Here im my aquarium that i have reviewed and cared for the last 5 years, 720 litters Low-Tech.

It is the first aquarium i`ve had, it is illuminated with LED lighting, 126 Watt.
On 9 hours, 10,30 to 19,30, i use rainwater 75% tap water 25% Kh 5 Ph 6,5

 Kjeld


----------



## Michael (Jul 20, 2010)

Beautiful tank! Please tell us more about the set-up. What kind of substrate did you use? Filtration?


----------



## BruceF (Aug 5, 2011)

Looks like there is a toy story kind of attack coming from the left side!


----------



## K Randall (Nov 23, 2004)

Very nice! There is a lot to be said for this easy-to-live-with style of tank!


----------



## Arendahl (Mar 16, 2013)

BruceF said:


> Looks like there is a toy story kind of attack coming from the left side!


 I`ts my little Viking guard.


----------



## Yo-han (Oct 15, 2010)

Wow, looks a good place to be if you're a fish!


----------



## Arendahl (Mar 16, 2013)

Yes i`ts gets bigger 2014 May 1200 L


----------



## Bardus71 (Sep 29, 2011)

You are an aquatic genius and artist my friend.


----------



## Arendahl (Mar 16, 2013)

Thanks, to everyone for the compliments, Bardus, you make me blush, but thanks.

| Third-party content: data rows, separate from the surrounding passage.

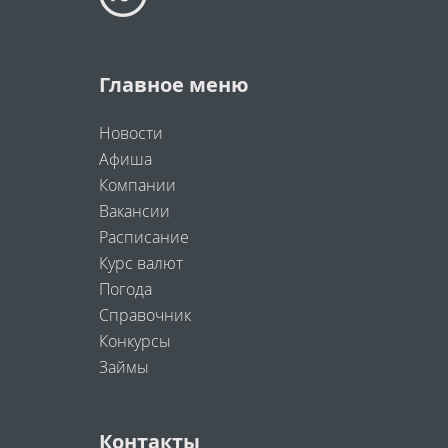
Главное меню
Новости
Афиша
Компании
Вакансии
Расписание
Курс валют
Погода
Справочник
Конкурсы
Займы
Контакты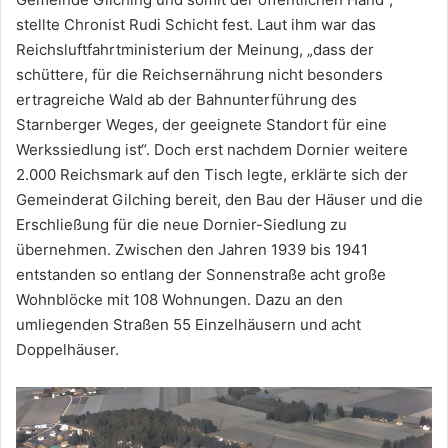
stellte Chronist Rudi Schicht fest. Laut ihm war das
Reichsluftfahrtministerium der Meinung, „dass der
schüttere, für die Reichsernährung nicht besonders
ertragreiche Wald ab der Bahnunterführung des
Starnberger Weges, der geeignete Standort für eine
Werkssiedlung ist“. Doch erst nachdem Dornier weitere
2.000 Reichsmark auf den Tisch legte, erklärte sich der
Gemeinderat Gilching bereit, den Bau der Häuser und die
Erschließung für die neue Dornier-Siedlung zu
übernehmen. Zwischen den Jahren 1939 bis 1941
entstanden so entlang der Sonnenstraße acht große
Wohnblöcke mit 108 Wohnungen. Dazu an den
umliegenden Straßen 55 Einzelhäusern und acht
Doppelhäuser.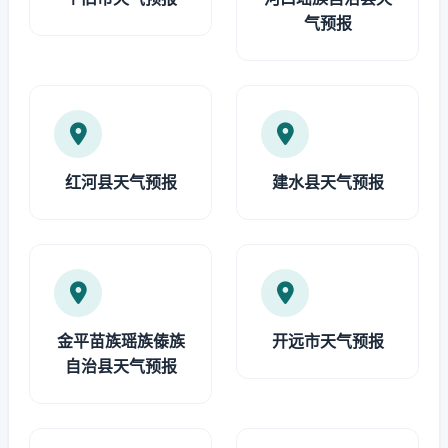
气预报
红河县天气预报
建水县天气预报
金平苗族瑶族傣族
开远市天气预报
自治县天气预报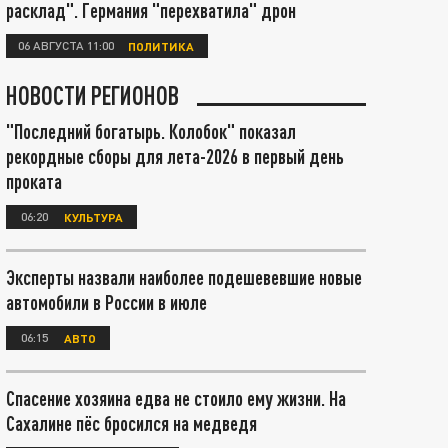
расклад". Германия "перехватила" дрон
06 АВГУСТА 11:00
ПОЛИТИКА
НОВОСТИ РЕГИОНОВ
"Последний богатырь. Колобок" показал
рекордные сборы для лета-2026 в первый день
проката
06:20
КУЛЬТУРА
Эксперты назвали наиболее подешевевшие новые
автомобили в России в июле
06:15
АВТО
Спасение хозяина едва не стоило ему жизни. На
Сахалине пёс бросился на медведя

I think in all modesty, that i have hit the right moment, and managet to get it to work. The combination of all parameters i have chosen, probably affect the good result.

In, Bardus thread Largest El Natural Tanks, i have described, how i have built my Aquarie environment.

But i would like to describe the main features here, i have chosen, flowers soil (potting soil)washed 3 times, for it not to color the water too much, and removing a portion of fertilizer let it stand for 2 to 3 weeks in a container covered with plastick or cloth, not wet, just humid, so that will be a culture that will benefit the plants when it comes down to the aquarium, the potting soil you buy from a gardner as Walstad recommend.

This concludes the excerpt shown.